Our obligations under the Facility are unsecured. Certain of our material subsidiaries have guaranteed our obligations under the Facility. The Facility will be used for our general corporate purposes, including for the issuance of standby letters of credit to support our self-insurance programs, and to fund dividends, stock repurchases and permitted acquisitions.

As further discussed in Note 15, on May 1, 2020, we amended the Facility to provide additional financial flexibility, including relief of certain of the covenants discussed above.

On March 13, 2020, we entered into an interest rate swap agreement to manage our exposure to interest rate movements on our Facility. The agreement became effective on April 1, 2020 and matures on April 1, 2025. The interest rate swap entitles us to receive a variable rate of interest based on the one-month LIBO rate in exchange for the payment of a fixed interest rate of 0.802%. The notional amount of the swap agreement is $280.0 million through March 31, 2023 and $140.0 million from April 1, 2023 through April 1, 2025. The differences between the variable LIBO rate and the interest rate swap rate are settled monthly. We did not make any payments to settle the interest rate swap during the three months ended March 31, 2020. At March 31, 2020, the fair value of our interest rate swap was a liability of $3.1 million and was included in long-term other liabilities in the condensed consolidated balance sheet. Changes in the valuation of the interest rate swap were included as a component of other comprehensive income and will be reclassified to earnings as realized.

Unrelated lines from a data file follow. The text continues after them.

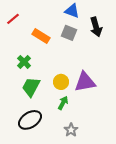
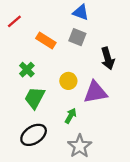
black arrow: (96, 27) -> (108, 58), moved
yellow circle: (61, 82) -> (68, 81), moved
gray star: (71, 130) -> (80, 146), size x1.5

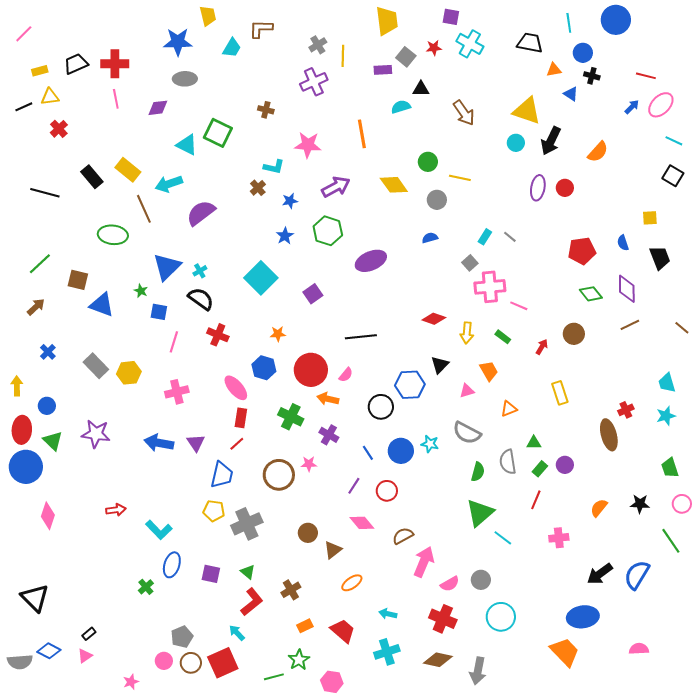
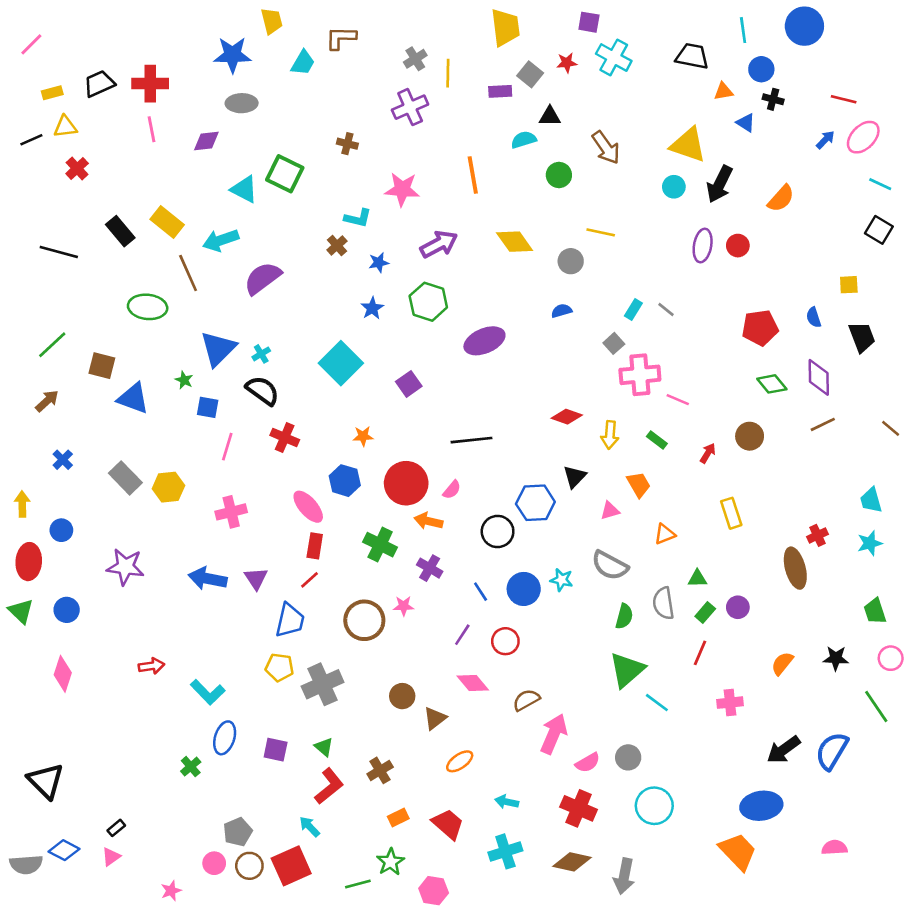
green circle: (428, 162) -> (559, 175), moved
green triangle: (53, 441) -> (21, 611), moved
blue circle: (26, 467) -> (67, 610), moved, size x0.6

We classified this interest rate swap within Level 2 of the valuation hierarchy described in Note 8. Our counterparty under this arrangement provided monthly statements of the market values of these instruments based on significant inputs that were observable or could be derived principally from, or corroborated by, observable market data for substantially the full term of the asset or liability. The impact on the derivative liabilities for the Company’s and the counterparty’s non-performance risk to the derivative trades was considered when measuring the fair value of derivative liabilities.